Try it -> Scan the entries below for the string "hash" and copy every line where it turns up.

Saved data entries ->
****************

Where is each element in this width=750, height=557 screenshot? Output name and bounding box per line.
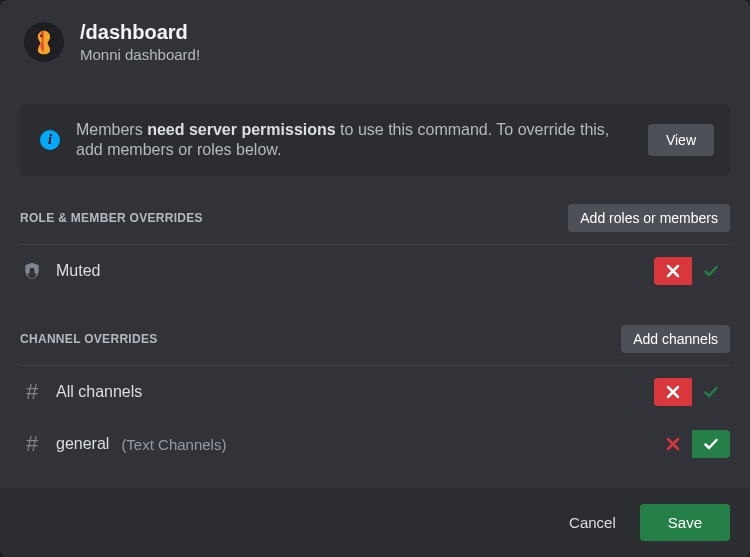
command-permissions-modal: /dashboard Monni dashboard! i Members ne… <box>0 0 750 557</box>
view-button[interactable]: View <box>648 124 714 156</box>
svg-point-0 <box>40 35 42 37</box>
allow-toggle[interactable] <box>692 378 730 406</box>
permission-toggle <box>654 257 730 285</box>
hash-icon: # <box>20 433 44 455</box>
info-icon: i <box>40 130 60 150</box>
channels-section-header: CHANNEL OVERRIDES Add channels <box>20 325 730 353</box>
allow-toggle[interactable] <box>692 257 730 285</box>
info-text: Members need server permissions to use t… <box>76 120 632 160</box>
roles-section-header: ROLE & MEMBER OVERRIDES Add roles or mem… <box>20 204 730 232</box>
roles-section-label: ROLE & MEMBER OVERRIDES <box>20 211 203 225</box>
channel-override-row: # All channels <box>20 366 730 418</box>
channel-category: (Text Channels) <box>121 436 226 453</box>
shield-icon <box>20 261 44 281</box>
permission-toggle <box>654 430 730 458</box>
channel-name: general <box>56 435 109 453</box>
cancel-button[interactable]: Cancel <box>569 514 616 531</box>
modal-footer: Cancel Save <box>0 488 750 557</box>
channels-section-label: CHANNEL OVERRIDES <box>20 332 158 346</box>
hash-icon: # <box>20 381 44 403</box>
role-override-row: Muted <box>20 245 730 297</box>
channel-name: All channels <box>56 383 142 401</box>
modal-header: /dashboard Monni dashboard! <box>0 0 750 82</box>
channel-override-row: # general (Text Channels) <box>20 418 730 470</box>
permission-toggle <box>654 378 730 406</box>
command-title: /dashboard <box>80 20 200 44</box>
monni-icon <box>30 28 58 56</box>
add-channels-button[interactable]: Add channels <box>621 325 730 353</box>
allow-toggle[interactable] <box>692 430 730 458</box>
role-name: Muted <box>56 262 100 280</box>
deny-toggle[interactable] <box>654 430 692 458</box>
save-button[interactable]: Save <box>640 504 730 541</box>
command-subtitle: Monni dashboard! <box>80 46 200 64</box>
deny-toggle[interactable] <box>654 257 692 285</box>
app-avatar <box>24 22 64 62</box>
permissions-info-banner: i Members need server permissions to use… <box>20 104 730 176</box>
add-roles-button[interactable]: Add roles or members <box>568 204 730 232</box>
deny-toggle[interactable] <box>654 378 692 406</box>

****************

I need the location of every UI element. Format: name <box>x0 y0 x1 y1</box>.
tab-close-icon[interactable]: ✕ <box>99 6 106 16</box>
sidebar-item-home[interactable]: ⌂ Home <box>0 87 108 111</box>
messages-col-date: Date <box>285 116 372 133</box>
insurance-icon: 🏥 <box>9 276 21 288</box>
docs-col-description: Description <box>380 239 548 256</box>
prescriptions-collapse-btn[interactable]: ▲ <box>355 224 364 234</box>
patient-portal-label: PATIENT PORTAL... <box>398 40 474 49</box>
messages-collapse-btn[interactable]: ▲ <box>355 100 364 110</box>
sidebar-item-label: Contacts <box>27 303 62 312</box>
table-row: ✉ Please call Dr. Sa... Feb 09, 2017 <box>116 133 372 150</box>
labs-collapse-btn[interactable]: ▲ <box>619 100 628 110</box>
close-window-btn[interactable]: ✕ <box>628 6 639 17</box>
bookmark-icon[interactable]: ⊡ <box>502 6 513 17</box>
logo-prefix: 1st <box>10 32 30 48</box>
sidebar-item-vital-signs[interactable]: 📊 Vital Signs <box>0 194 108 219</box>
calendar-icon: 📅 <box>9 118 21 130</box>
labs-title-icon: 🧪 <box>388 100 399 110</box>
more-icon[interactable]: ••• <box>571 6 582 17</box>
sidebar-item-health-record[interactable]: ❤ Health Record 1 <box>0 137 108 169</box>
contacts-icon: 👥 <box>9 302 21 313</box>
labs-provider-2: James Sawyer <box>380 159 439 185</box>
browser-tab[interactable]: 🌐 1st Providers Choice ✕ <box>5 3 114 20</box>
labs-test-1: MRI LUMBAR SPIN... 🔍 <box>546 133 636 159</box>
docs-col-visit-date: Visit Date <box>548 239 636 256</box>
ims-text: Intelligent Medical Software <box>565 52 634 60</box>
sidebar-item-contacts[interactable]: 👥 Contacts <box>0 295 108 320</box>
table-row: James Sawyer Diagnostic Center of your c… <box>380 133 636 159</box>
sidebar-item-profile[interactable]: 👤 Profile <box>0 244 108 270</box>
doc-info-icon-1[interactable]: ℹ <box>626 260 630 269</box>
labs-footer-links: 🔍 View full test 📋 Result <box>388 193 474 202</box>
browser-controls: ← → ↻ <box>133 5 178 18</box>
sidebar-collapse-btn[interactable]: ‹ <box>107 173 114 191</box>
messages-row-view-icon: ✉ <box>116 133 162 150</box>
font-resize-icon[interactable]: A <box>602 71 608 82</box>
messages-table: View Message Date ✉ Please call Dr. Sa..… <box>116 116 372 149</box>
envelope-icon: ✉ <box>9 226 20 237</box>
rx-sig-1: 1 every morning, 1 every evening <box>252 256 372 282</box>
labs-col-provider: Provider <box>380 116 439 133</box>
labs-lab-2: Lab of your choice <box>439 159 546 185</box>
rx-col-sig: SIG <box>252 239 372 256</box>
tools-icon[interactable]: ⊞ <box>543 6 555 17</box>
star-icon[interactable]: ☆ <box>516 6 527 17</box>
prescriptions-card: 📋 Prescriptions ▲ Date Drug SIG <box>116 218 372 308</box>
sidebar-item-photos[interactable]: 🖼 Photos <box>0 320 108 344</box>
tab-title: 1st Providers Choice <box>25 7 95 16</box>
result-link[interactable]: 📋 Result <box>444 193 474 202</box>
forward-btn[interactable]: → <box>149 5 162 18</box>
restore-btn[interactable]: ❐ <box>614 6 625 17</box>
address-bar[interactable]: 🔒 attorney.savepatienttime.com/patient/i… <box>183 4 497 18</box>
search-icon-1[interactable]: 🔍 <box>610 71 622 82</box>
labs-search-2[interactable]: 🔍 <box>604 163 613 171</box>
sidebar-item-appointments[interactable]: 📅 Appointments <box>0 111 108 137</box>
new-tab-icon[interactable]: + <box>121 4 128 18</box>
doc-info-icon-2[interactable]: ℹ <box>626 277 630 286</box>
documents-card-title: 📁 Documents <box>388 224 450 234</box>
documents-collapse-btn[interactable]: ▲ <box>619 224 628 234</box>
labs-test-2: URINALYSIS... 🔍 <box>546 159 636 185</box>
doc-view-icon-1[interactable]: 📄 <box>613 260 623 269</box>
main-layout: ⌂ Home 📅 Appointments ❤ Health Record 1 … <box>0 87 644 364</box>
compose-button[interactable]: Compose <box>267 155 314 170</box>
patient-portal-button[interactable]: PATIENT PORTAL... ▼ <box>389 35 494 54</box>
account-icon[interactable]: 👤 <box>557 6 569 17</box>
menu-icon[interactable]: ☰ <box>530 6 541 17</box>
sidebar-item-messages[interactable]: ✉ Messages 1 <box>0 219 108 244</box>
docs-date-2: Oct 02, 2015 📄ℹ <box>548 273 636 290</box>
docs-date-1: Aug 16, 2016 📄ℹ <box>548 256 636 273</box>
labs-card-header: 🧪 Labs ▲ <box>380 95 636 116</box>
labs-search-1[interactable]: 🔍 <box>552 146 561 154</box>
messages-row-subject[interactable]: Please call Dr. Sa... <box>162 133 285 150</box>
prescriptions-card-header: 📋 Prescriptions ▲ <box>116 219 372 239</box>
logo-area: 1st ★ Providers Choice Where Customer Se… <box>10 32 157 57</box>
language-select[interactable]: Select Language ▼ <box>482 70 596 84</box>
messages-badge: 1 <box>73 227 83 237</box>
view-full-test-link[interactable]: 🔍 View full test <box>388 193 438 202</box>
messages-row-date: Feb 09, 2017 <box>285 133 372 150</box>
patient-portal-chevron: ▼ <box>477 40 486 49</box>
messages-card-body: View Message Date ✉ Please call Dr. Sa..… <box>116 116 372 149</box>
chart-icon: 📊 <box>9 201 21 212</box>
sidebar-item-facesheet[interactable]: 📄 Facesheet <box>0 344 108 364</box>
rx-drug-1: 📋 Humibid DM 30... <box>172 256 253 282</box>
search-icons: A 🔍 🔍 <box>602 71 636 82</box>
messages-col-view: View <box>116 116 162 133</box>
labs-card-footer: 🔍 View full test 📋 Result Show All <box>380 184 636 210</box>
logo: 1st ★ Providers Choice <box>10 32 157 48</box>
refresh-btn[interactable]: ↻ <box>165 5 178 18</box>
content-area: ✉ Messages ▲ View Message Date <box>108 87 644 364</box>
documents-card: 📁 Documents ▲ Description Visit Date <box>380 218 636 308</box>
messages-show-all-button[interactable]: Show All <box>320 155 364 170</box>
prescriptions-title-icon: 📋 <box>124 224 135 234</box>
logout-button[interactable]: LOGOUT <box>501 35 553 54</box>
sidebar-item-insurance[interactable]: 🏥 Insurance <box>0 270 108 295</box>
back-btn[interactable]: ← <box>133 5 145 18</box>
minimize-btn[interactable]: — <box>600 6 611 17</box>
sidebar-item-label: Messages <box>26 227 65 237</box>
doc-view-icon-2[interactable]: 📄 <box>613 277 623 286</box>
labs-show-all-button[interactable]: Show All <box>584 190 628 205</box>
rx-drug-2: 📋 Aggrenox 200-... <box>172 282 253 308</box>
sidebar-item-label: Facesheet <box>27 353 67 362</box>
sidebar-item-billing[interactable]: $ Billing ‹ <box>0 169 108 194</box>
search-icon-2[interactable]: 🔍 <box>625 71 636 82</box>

****************

Written solution ->
hash-icon: # <box>20 433 44 455</box>
hash-icon: # <box>20 381 44 403</box>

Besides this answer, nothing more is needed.